# Cheesecloth Wrapped Fatty?



## chuckles (Nov 22, 2013)

Trying to lean myself, so trying to lean my smokes. I thought I'd try a well seasoned bison fatty filled with spinach and mushrooms. I'd like to leave off the bacon wrap but bison tends to fall apart pretty easily. I am thinking of wrapping in cheesecloth. I've seen posts from folks using cheesecloth on Turkeys, so I guess it won't catch on fire. Anyone have experience or knowledge of a cheesecloth wrapped fatty? Might also try cabbage and sweet bell peppers for filling. All thoughts, except those relating to the absurdity of leaning out a fatty, will be appreciated. Humm, wonder how it would be if I wrapped the bison fatty in cabbage leaves?


----------



## waywardswede (Nov 26, 2013)

I've been looking at making a fatty, but I'm trying to watch some of the stuff I eat, too, and most of the ones you see really deserve the name.  I think what you're doing sounds like a great idea, have you found anything else smoking in a cheesecloth?  I would think if you wrap it in cabbage then only the cabbage leaves would take the smoke. Not sure what the flash point of cheesecloth is.

I'm going to follow this, I hope someone else has tried something like this.


----------



## timberjet (Nov 26, 2013)

You might mix that Bison burger up with some egg and fresh breadcrumbs and ground turkey bacon....Just some ideas. I have made Meatloaf that held it's shape through the whole smoke and went right back in it's original form pan at the end. I used Venison ground with turkey bacon and some farm fresh eggs. Mix it pretty well and it should hold together. I chill mine in a cooking sprayed bread loaf pan and put it on the rack upside down. Once it heats up a little you can pull the pan right off. You can make a void in the middle of your loaf for the innards and top with meat mixture. Not a very good tutorial on short notice but I did this last week and it was awesome. Like I said went right back in the pan at the end with very little shrinkage. Also remember that most of the fat renders out in the smoking process and is gone this way leaving nothing but the good flavor.


----------



## chuckles (Nov 26, 2013)

Great ideas, David. Venison is just as lean as bison so I'm sure these ideas will work great for me.
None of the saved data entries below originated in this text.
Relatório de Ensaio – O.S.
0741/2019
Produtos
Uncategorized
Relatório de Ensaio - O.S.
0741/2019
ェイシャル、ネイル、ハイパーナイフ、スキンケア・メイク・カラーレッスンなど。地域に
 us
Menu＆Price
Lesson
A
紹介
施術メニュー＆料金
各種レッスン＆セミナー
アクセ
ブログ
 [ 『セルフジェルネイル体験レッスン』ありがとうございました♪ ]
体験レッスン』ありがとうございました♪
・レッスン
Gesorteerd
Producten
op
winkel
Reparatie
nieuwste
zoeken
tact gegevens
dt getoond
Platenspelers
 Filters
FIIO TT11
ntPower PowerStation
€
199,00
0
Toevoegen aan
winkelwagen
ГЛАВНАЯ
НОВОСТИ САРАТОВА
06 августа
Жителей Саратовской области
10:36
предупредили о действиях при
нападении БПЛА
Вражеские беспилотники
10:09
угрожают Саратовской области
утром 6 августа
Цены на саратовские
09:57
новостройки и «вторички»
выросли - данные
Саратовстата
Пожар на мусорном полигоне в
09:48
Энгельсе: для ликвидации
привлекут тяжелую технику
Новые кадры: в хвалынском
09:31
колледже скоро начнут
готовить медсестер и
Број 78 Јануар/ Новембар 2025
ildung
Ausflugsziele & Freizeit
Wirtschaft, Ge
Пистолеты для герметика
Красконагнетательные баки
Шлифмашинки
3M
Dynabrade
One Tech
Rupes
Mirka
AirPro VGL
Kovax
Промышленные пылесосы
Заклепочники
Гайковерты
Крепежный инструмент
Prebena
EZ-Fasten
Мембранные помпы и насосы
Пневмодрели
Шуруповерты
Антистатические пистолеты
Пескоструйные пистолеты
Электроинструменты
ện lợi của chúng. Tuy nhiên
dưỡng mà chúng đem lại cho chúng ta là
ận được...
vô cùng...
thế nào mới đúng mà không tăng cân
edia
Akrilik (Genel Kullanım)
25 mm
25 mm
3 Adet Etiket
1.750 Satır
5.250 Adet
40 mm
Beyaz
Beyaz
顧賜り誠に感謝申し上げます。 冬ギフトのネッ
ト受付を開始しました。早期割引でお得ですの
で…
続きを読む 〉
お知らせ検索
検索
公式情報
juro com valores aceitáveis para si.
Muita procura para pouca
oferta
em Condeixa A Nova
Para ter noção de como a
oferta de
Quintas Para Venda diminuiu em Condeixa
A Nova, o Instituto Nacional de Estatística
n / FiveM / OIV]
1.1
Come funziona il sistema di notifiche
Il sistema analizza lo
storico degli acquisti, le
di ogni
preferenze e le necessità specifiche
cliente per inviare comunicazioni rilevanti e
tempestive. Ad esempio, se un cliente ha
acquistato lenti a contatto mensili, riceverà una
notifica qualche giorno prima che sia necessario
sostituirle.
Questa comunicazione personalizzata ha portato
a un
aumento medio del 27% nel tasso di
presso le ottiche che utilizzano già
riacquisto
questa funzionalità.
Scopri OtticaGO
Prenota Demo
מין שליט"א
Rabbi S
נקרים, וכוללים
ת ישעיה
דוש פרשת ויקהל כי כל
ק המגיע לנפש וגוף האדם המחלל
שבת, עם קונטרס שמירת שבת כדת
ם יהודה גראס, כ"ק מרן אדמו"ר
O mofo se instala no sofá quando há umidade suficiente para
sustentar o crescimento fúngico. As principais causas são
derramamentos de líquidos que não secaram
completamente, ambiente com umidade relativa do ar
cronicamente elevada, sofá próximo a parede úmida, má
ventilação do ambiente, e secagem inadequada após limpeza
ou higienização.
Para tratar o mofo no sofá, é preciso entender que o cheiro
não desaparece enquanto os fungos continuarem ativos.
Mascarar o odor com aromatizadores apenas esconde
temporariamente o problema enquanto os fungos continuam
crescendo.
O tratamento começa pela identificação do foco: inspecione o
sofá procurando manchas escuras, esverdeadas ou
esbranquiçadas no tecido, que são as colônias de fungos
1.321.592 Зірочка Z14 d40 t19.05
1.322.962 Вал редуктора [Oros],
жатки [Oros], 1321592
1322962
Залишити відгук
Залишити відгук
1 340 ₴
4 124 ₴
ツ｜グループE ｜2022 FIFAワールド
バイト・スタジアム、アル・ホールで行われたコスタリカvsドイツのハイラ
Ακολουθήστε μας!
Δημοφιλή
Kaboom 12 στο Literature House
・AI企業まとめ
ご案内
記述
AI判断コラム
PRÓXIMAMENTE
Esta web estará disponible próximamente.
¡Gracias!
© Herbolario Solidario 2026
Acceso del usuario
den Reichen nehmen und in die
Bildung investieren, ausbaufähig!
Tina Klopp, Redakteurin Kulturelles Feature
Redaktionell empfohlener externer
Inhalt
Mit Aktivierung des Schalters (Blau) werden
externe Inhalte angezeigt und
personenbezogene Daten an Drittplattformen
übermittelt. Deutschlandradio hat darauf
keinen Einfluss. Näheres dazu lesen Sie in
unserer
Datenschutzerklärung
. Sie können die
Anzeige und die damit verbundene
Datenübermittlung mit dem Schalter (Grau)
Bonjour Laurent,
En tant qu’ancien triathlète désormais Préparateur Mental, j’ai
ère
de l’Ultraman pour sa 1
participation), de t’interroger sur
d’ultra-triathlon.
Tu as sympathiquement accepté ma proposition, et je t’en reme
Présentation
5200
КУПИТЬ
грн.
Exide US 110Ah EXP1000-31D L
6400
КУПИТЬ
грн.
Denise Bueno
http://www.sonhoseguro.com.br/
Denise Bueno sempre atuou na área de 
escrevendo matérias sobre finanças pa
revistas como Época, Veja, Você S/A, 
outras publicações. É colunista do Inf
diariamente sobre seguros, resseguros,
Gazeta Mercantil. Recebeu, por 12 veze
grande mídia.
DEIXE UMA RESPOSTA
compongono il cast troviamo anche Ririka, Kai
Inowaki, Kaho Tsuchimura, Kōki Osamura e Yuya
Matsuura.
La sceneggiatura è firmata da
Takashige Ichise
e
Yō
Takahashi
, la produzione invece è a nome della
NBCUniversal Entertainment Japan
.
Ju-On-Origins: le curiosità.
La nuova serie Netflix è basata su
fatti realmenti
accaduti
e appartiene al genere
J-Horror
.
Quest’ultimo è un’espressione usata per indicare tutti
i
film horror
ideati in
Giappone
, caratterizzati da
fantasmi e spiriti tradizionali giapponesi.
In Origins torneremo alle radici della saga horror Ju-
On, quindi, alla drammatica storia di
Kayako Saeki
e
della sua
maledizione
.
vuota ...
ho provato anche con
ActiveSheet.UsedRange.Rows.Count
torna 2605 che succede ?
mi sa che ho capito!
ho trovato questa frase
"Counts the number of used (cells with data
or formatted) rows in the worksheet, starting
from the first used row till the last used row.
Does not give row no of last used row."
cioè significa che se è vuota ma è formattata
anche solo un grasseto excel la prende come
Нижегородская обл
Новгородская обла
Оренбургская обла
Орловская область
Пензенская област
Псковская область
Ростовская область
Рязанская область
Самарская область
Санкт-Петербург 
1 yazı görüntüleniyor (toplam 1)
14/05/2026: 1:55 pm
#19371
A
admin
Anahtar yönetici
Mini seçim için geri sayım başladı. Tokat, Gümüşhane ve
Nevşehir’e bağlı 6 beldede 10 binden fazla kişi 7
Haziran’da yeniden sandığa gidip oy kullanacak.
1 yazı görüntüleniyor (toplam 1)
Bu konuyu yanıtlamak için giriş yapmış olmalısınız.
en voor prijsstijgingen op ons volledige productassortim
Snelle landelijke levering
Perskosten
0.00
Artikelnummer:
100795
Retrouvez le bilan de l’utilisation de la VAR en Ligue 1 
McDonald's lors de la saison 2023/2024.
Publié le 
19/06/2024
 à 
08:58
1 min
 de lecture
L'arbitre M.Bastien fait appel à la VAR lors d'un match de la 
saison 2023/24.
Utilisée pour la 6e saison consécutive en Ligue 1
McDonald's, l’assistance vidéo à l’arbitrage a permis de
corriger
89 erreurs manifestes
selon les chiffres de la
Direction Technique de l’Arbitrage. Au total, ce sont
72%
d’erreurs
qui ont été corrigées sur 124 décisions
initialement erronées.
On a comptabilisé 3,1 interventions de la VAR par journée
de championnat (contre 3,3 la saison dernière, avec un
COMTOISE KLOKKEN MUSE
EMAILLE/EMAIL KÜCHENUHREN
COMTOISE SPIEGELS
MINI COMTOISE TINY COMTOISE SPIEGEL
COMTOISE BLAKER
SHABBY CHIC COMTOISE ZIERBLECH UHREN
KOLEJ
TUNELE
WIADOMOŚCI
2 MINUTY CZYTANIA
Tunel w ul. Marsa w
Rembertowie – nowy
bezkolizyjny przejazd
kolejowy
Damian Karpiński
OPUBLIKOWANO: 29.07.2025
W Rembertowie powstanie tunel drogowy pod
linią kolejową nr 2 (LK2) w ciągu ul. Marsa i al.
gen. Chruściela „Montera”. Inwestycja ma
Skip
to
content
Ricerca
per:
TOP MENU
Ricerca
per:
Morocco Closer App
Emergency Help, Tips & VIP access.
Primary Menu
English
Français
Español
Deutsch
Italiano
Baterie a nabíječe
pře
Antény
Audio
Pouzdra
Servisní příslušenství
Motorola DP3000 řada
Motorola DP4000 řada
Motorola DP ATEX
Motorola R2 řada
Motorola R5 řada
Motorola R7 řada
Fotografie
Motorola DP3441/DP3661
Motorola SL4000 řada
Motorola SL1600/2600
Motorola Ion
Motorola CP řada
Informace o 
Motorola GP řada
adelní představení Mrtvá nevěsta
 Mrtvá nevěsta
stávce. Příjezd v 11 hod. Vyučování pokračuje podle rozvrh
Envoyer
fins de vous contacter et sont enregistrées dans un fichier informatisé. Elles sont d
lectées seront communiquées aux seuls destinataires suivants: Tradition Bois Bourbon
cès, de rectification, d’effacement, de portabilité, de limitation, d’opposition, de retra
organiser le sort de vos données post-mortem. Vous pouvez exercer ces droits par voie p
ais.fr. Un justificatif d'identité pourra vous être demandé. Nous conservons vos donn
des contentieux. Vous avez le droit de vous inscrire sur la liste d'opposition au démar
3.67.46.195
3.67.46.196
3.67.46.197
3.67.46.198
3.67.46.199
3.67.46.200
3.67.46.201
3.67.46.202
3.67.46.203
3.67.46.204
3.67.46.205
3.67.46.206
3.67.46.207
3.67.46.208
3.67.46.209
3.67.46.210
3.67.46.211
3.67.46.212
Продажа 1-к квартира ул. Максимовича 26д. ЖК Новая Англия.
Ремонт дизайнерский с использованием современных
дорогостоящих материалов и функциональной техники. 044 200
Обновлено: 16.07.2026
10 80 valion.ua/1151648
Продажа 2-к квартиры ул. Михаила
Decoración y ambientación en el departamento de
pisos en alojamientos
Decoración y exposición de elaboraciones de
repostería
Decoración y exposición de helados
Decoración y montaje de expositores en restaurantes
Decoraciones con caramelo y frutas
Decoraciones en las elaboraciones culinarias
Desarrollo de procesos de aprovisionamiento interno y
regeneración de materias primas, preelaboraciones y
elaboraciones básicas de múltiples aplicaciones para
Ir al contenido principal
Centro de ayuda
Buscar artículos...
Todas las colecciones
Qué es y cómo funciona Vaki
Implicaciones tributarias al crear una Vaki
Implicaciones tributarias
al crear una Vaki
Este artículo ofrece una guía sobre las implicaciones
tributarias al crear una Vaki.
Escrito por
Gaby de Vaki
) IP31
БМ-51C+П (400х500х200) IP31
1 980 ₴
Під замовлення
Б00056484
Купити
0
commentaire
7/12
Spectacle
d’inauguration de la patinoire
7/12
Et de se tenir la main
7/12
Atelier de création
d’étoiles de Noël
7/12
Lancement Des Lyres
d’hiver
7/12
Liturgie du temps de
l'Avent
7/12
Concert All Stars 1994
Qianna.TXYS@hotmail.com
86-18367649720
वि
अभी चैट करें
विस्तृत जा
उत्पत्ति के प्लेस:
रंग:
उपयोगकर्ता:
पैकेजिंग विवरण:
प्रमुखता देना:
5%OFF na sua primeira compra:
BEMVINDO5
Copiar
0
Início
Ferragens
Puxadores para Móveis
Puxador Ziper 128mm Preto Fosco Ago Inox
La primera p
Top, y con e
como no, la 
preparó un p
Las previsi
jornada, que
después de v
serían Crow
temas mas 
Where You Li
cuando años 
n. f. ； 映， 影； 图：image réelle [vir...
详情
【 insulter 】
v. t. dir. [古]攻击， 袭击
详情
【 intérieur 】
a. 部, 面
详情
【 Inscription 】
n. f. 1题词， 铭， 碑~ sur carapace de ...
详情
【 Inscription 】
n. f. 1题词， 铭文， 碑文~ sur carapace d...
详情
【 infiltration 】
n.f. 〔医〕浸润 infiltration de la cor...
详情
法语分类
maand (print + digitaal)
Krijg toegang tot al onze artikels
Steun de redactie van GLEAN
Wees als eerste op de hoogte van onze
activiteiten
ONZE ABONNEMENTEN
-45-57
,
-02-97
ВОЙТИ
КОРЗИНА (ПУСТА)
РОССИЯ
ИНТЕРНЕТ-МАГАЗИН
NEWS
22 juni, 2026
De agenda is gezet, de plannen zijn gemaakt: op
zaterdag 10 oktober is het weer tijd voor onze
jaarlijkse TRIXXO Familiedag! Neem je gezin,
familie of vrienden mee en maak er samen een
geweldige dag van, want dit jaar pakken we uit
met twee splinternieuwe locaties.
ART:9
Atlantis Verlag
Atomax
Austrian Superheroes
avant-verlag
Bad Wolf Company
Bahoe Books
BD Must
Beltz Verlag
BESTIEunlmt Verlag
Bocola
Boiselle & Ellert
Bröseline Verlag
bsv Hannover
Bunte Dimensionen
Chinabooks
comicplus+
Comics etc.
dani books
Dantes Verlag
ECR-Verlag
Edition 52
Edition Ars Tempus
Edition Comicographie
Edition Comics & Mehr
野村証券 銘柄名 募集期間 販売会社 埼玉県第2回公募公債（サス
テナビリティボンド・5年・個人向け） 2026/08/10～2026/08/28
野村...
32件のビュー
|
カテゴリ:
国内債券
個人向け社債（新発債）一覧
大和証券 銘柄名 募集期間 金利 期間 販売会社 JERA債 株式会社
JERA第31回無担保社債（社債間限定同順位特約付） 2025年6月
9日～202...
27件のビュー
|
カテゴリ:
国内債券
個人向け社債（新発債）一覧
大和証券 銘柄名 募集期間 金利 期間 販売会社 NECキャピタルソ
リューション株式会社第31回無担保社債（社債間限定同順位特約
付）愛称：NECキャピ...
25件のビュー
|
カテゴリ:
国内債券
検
Doing my first cold weather smoke today in my Bradley electric. Temps around 32* with winds about 21 mph. Seems to be holding the smoker temp pretty consistent. Have a small shoulder to pull for my wife and a small brisket flat going for me.  Going to be a great dinner. 
Roy


----------



## chuckles (Nov 27, 2013)

Wow, sure learned about the wind. Shortly after that second post, smoker temp started dropping, wind picked up to 26 mph.  Wind seemed to be sucking all the heat out the top vent. Closed the vent some and set up wind block around 2 sides of the vent. Helped a lot.


----------